The purpose of this study was to evaluate both the navigational capability of the SentEP system when compared to the EAMS system and the usability of the SentEP system by assessing the user comfort of the device. EP procedures were performed in accordance with normal standard of care for the condition being treated. For a portion of the procedure, the operator had the electroanatomic imaging information displayed on the SentEP system HMD in addition to the traditional EAMS system display while navigating to intended targets.

The equivalency between the SentEP system and the EAMS system was evaluated by comparing: 1) the ability to navigate to 5 locations within allocated time (60s per location), 2) point location accuracy and 3) Physician Exit Survey responses. No adverse events were reported during this study. The comparison of the performance data and safety data collected support the conclusion that the SentEP system was found to have a safety and effectiveness profile that is similar to the legally marketed EAMS system.

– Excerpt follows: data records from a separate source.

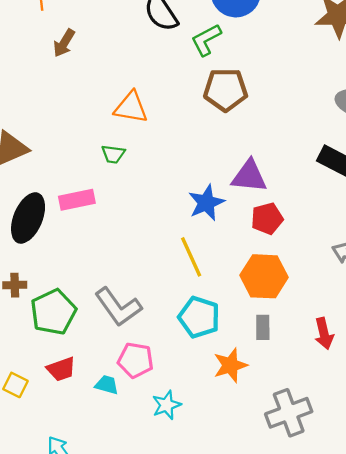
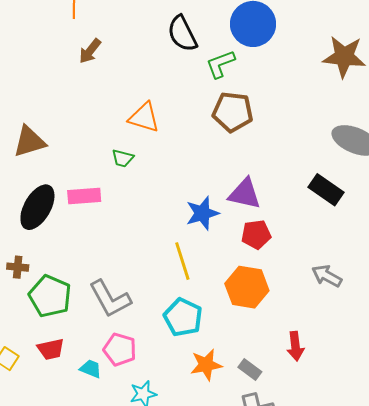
green pentagon: (53, 312) -> (50, 296), turned -30
gray rectangle: (263, 327) -> (250, 369), moved, turned -60

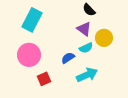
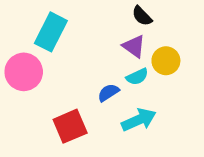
pink circle: (29, 55) -> (24, 72), moved
red square: (44, 79) -> (70, 126), size x1.5

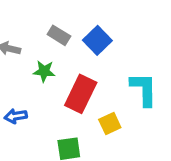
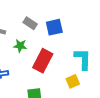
blue square: (97, 40) -> (54, 27), turned 30
yellow square: (110, 123) -> (73, 81), moved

8 SAFETY AND PERFORMANCE CONCLUSION

Non-clinical and clinical performance testing demonstrated that the SentEP system is as safe and effective as the legally marketed predicate and reference devices. Based on evidence submitted in this premarket notification, including similarities in the indications for use, technological characteristics, and performance between the SentEP system and the predicate and reference devices, the SentEP system raises no new questions of safety or effectiveness and is substantially equivalent to the predicate device.